Emergency department program for older adults reduces admissions

A unique emergency department program focused on geriatric transitional care is helping older patients avoid unnecessary hospital admissions by as much as 33 percent, according to results of a study from Northwestern University Hospital in Chicago, Mount Sinai Medical Center in New York, and St. Joseph’s Regional Medical Center in New Jersey. They’re collaborating on The Geriatric Emergency Department Innovations (GEDI WISE) program, an interdisciplinary approach to improving acute geriatric emergency care.

The program keeps older adults out of the hospital while keeping them safe, and has shown to prevent both 72-hour and 30-day readmissions. The goal is to keep older adults functioning in the community rather than being admitted for non-critical reasons and then exposed to risks associated with hospitalization. Hospitalized older adults are at greater risk of negative events like delirium, infections and falls, say the authors.

Post-discharge, many experience a loss of independence and a decline in functional ability and quality of life. An ED visit is often a “sentinel event, signifying a breakdown in care coordination for older adults,” according to study.

GEDI WISE addresses their immediate and longer-term health issues, and follow up to ensure they’re addressed safely at home, according to study co-author Scott Dresden, M.D., an emergency physician at Northwestern and director of NWU’s geriatric emergency department innovations.

Physicians and nurses still focus on the acute cause of an ED visit, but GEDI team members, led by a transitional care nurse (TCN) or nurse practitioner identifies patients with geriatric-specific health needs, pinpoints areas for intervention and coordinates their transition home from the ED. An older adult may have physical or mental decline, trouble caring for themselves at home, or a complex medication regimen, a common issue for many older patients.

The support team at Northwestern includes a social worker and pharmacist, who can dig a little deeper. This results in a more holistic treatment approach, Dresden said in a phone interview. The team follows up by phone to track patients’ health and coordinates with the person’s primary care physician, with the goal of avoiding the need for a return ED visit, Dresden explained.

Compared to patients not participating in the GEDI program, the study showed a 17 percent absolute decrease on the day of the emergency room visit (day 0) at all three hospitals and a 14 percent absolute decrease in hospital admissions at 30 days at Mount Sinai and Northwestern. Nationally, an average of one-third of older adults are admitted the same day of an emergency room visit. This Health Affairs article reviews the GEDI program at Mt. Sinai. Carla Johnson covered the Northwestern program for The Associated Press.

“The most expensive thing that can happen in the ED is for someone to get admitted,” Dresden said. In addition to helping hospitals avoid 30-day readmission penalties, “we think there will be cost savings to Medicare because of the program.” Investigators are tracking cost-savings as part of the study follow-up.

In addition to benefitting patients seen by a transitional care nurse, the GEDI program has created a culture change so everyone is thinking differently about older adults, Dresden said. “Now we’re also thinking about the underlying issues and addressing those as we can.”

The study was published in the Jan. 10 issue of the Journal of the American Geriatrics Society.

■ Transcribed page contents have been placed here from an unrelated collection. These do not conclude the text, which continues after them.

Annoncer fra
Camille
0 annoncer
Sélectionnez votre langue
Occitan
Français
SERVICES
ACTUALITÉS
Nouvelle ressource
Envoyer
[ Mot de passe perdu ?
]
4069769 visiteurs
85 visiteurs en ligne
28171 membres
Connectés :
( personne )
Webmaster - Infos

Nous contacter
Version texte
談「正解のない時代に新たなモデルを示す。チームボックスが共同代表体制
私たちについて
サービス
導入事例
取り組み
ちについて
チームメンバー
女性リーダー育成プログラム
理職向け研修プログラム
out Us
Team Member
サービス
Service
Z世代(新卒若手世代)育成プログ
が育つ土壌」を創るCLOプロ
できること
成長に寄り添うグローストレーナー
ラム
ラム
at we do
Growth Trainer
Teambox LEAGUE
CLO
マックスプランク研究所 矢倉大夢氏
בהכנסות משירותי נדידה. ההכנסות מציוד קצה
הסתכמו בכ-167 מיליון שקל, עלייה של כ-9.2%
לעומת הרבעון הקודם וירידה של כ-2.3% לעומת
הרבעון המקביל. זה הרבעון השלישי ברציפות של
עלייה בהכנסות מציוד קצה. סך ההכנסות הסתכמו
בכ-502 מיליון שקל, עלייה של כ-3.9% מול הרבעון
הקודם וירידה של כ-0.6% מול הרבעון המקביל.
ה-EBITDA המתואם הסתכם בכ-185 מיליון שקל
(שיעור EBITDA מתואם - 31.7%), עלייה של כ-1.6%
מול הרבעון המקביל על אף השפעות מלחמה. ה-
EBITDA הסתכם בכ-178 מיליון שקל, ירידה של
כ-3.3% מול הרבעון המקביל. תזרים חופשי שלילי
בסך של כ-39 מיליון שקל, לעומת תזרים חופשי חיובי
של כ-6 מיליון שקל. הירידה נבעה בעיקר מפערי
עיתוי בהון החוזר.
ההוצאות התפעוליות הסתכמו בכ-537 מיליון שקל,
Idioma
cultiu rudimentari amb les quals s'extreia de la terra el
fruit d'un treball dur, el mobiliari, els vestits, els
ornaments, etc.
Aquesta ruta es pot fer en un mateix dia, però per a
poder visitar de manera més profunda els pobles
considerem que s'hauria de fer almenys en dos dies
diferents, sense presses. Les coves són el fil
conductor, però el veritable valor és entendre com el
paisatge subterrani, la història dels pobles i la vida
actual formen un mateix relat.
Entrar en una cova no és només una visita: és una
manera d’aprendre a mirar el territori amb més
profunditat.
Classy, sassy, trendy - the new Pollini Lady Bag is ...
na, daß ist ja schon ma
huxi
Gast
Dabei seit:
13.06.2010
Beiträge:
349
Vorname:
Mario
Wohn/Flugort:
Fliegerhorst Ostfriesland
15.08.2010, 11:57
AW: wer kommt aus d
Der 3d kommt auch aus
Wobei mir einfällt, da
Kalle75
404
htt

  • What is your local hospital doing to reduce ED admissions of older adults?
  • Do any hospitals in your community have a geriatric-specific emergency department or other program which aids older adults?
  • This article by Judith Graham looks at why hospitalizations are often a “tipping point” for older adults.

1 thought on “Emergency department program for older adults reduces admissions

  1. Avatar photoPaul Burke

    The study does not count how many patients died or deteriorated. And the control group was not random. Transitional help is great, but the goal of this demonstration was not “best care.” The goal was “avoiding inpatient admission when possible” (p.2), which is a biased goal. All 3 hospitals have paid huge penalties for multiple Medicare admissions within 30 days (FY17: St. Joseph $2.7 billion, Mt Sinai $1 billion, Northwestern $418 million), so have bitterly strong incentives to avoid as many Medicare hospitalizations as possible. As Dr. Jha writes in the Feb 6 JAMA, “hospitals’ incentives for reducing readmissions were between 6 and 10 times greater than the incentives for reducing mortality” (https://doi.org/10.1001/jama.2017.21623). Indeed, US heart failure mortality rose after readmission penalties were adopted, while heart failure admissions dropped (http://www.globe1234.info/medicare/effects). Reporters can see deciles of death rates for each condition at USNWR (not at Medicare, which omits hospice deaths). For example all 3 hospitals in the study have only average survival after hip and knee replacements.